January 12, 2006

Heavenly Moments


This week has become a series of moments in heaven.

It began Tuesday morning. My sleepy wife, Karen, brought me a cup of coffee into the living room, where I was ensconced in my recliner beneath lamplight. Outside, the gray sky of early dawn was changing to intermediate blue, fading out the overnight sparkle of the downtown skyline in the distance. Puppies, let out for their morning rounds, trotted about the patio, scanning with noses down. A breeze played a light tune in the wind chimes.

The mug was warm in my hands. Steam swirled out. I lifted and sipped. In an instant, the warmth and taste had filled my body, down to my toes.

“Man,” I sighed. “This is heaven.”

It continued an hour later. I had maneuvered, with my still-awkward walker, into the hallway bathroom, accomplished my business, emptied my plastic hospital urinal of its overnight usage, and maneuvered back into the kitchen, and I immediately walkered toward Karen.

“I need a hug,” I said, and we shared one, our first stand-up hug since last Thursday, when we left the house at 5:30 a.m. for the hospital. I held her tight. My lips were next to her ear.

“This is heaven,” they said.

Next came C-Span. I had already been through the newspapers and was looking for distraction. After hip replacement surgery, you have to choose a spot in your house as personal headquarters because, by and large, you’re stuck there. When you’re stuck there, a little bit of “Today,” and “Robert Montgomery Day on TCM” go a long way. But there was C –Span, and the Alito confirmation hearings, and it was interesting!

“This is heaven,” I said. Three moments of heaven in about two hours. I jotted down a few notes.

Then there was the birdsong. I was in the back bathroom, windows open, shaving. Outside, a sparrow struck it up. His song, and the skritch of my razor, were the only sounds in the room. I compared the sparrow’s melody instantly to the previous four days of hospital room beeps and breeps and buzzes.

I thought: what about equipping the IV monitors and scanning machines and pressure readers with notes of birdsong? Bring the outside inside? No, I thought, so instantly reviled that I almost cut myself. That would be the murder of something precious. That would be, as Scout Finch realized, like killing the mockingbird, and not only that, but feeding it to a machine.

These moments of heaven this week are not born of comparison. The comparison – hospital room vs. living room – is there, sure, and completely obvious. Too obvious, to become a moment from heaven. That feeling rises from a deeper, fundamental knowledge that you have escaped from the machine.

You don’t go to a hospital to get well. You go to get something fixed, and with me, the hospital did a good job. Then you go home to get well.
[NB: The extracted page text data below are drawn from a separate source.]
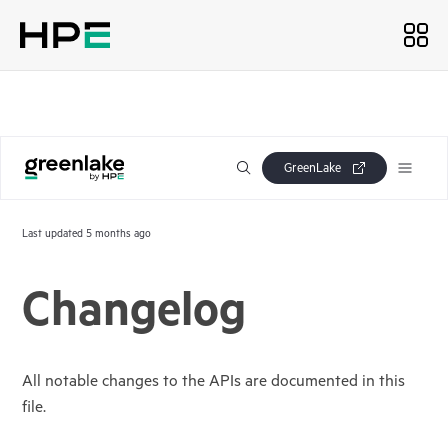
GreenLake
Last updated
5 months ago
Changelog
All notable changes to the APIs are documented in this
file.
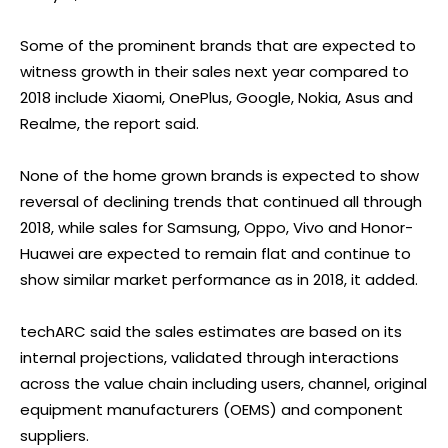
Some of the prominent brands that are expected to
witness growth in their sales next year compared to
2018 include Xiaomi, OnePlus, Google, Nokia, Asus and
Realme, the report said.
None of the home grown brands is expected to show
reversal of declining trends that continued all through
2018, while sales for Samsung, Oppo, Vivo and Honor-
Huawei are expected to remain flat and continue to
show similar market performance as in 2018, it added.
techARC said the sales estimates are based on its
internal projections, validated through interactions
across the value chain including users, channel, original
equipment manufacturers (OEMS) and component
suppliers.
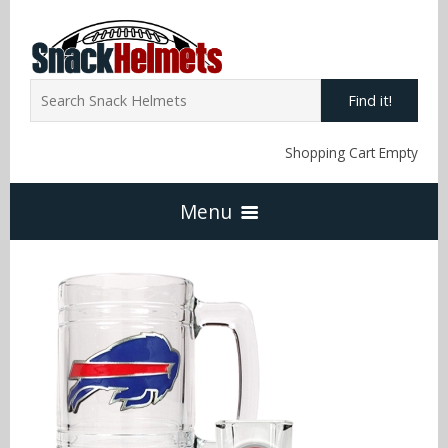
Find it!
Shopping Cart Empty
Menu
Home
NFL Snack Helmets
Arizona Cardinals
NCAA Snack Helmets
Atlanta Falcons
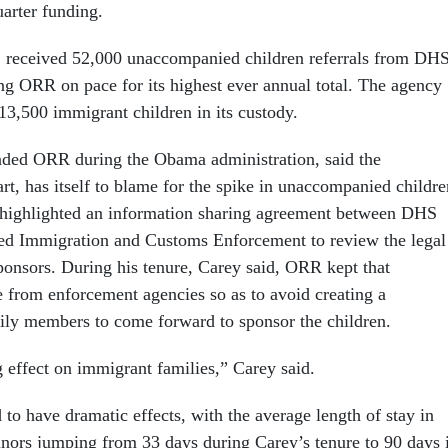
uarter funding.
 received 52,000 unaccompanied children referrals from DH
ing ORR on pace for its highest ever annual total. The agency
 13,500 immigrant children in its custody.
ded ORR during the Obama administration, said the
art, has itself to blame for the spike in unaccompanied childre
 highlighted an information sharing agreement between DHS
ed Immigration and Customs Enforcement to review the legal
sponsors. During his tenure, Carey said, ORR kept that
e from enforcement agencies so as to avoid creating a
mily members to come forward to sponsor the children.
ng effect on immigrant families,” Carey said.
to have dramatic effects, with the average length of stay in
ors jumping from 33 days during Carey’s tenure to 90 days 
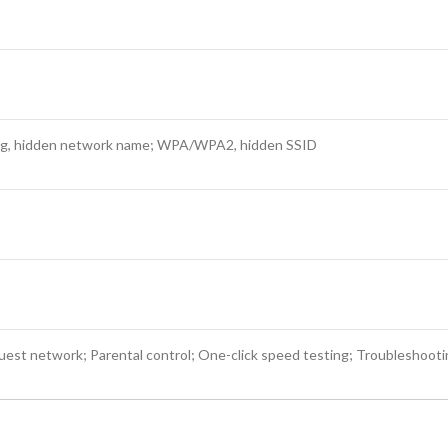
ing, hidden network name; WPA/WPA2, hidden SSID
st network; Parental control; One-click speed testing; Troubleshooti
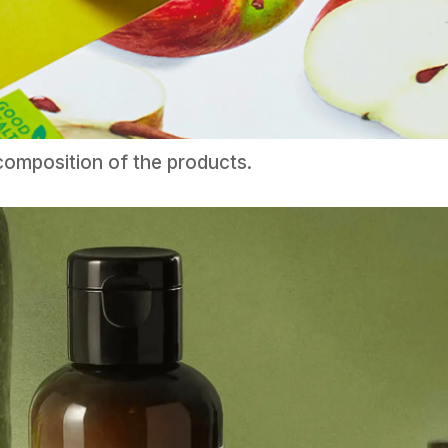
omposition of the products.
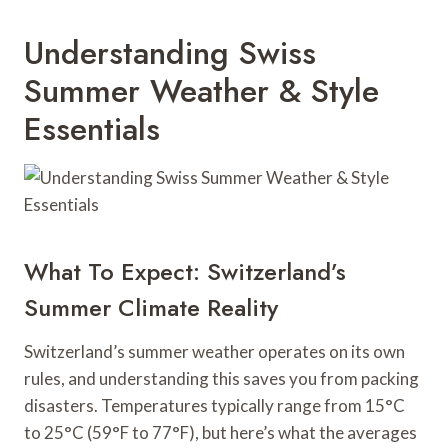
Understanding Swiss
Summer Weather & Style
Essentials
What To Expect: Switzerland’s
Summer Climate Reality
Switzerland’s summer weather operates on its own
rules, and understanding this saves you from packing
disasters. Temperatures typically range from 15°C
to 25°C (59°F to 77°F), but here’s what the averages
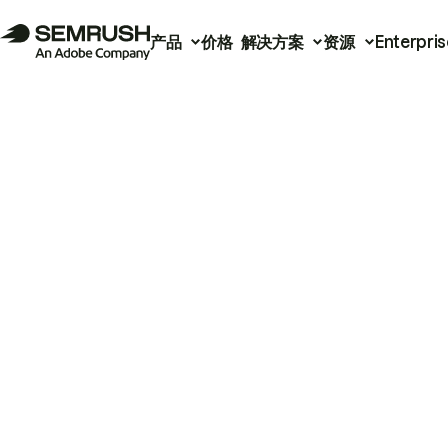
产品
价格
解决方案
资源
Enterpris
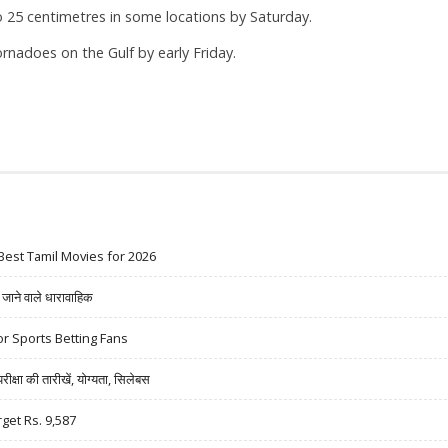
o 25 centimetres in some locations by Saturday.
rnadoes on the Gulf by early Friday.
Best Tamil Movies for 2026
ने वाले धारावाहिक
r Sports Betting Fans
षा की तारीखें, योग्यता, सिलेबस
rget Rs. 9,587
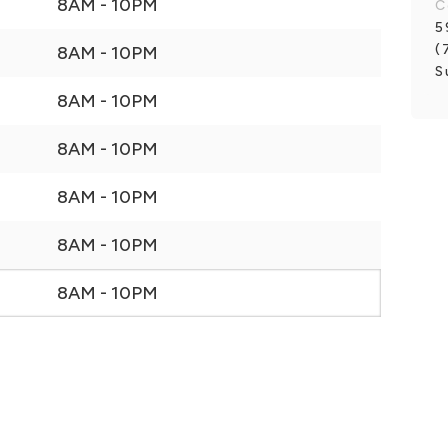
8AM - 10PM
C
5
(
8AM - 10PM
S
8AM - 10PM
8AM - 10PM
8AM - 10PM
8AM - 10PM
8AM - 10PM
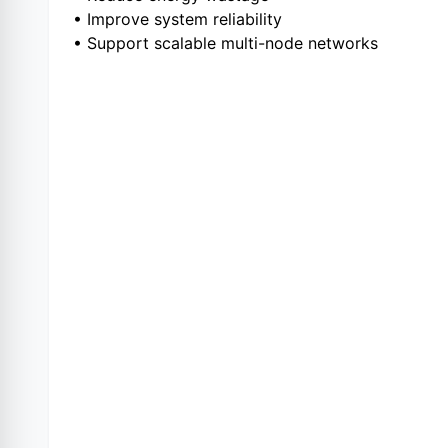
• Improve system reliability
• Support scalable multi-node networks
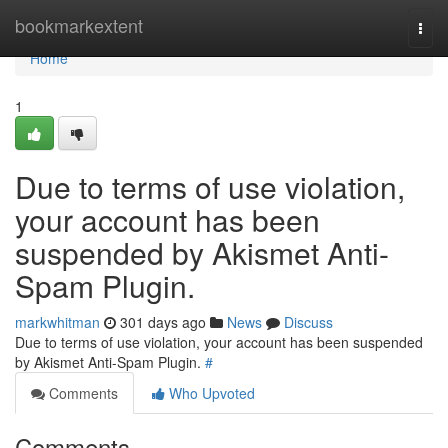
Home
bookmarkextent
Togg
navi
Home
1
Due to terms of use violation,
your account has been
suspended by Akismet Anti-
Spam Plugin.
markwhitman
301 days ago
News
Discuss
Due to terms of use violation, your account has been suspended
by Akismet Anti-Spam Plugin.
#
Comments
Who Upvoted
Comments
That was never easy. Hospitals have always made you sick. Always, there are both the condition, and the treatment, to be survived. I will be several months, recovering not from arthritis, but from hip surgery. Antibiotics and pain pills make you sick. They are necessary for the sick, but unhealthy for the well. Hospitals have also become systems, whose pressure the patient and the family can feel, constantly. The system requires all subjects – both employees and customers – or in this case, providers and patients – to serve the system first and the situation second.

It is a business model – similar to IKEA – born of business needs, in which there is very little room for souls to connect. At IKEA, the temple of the impersonal, there is no need for such connection. At the hospital, there is that need, existing naturally among humans, who instinctively want to help each other. We tried, my providers and I, in my four days there, and on some level we succeeded. But whenever the decision was between soul and system, the system ruled. We were all simply humans, captives in the machine for the day, patiently, and finally wearily, looking for our moment to escape. I have my nice new hip, and I don’t have to go back any time soon. And that, my friend, is heaven.

1 comment:

  1. Glad you and your new appliance are doing well. I still have all my original parts, probably will need a new knee eventually. Am working part-time for Larry Mauldin and spending hours climbing ladders and it is wearing on the joint. As a grandmother of a friend of mine says: gowing old is not for sissies!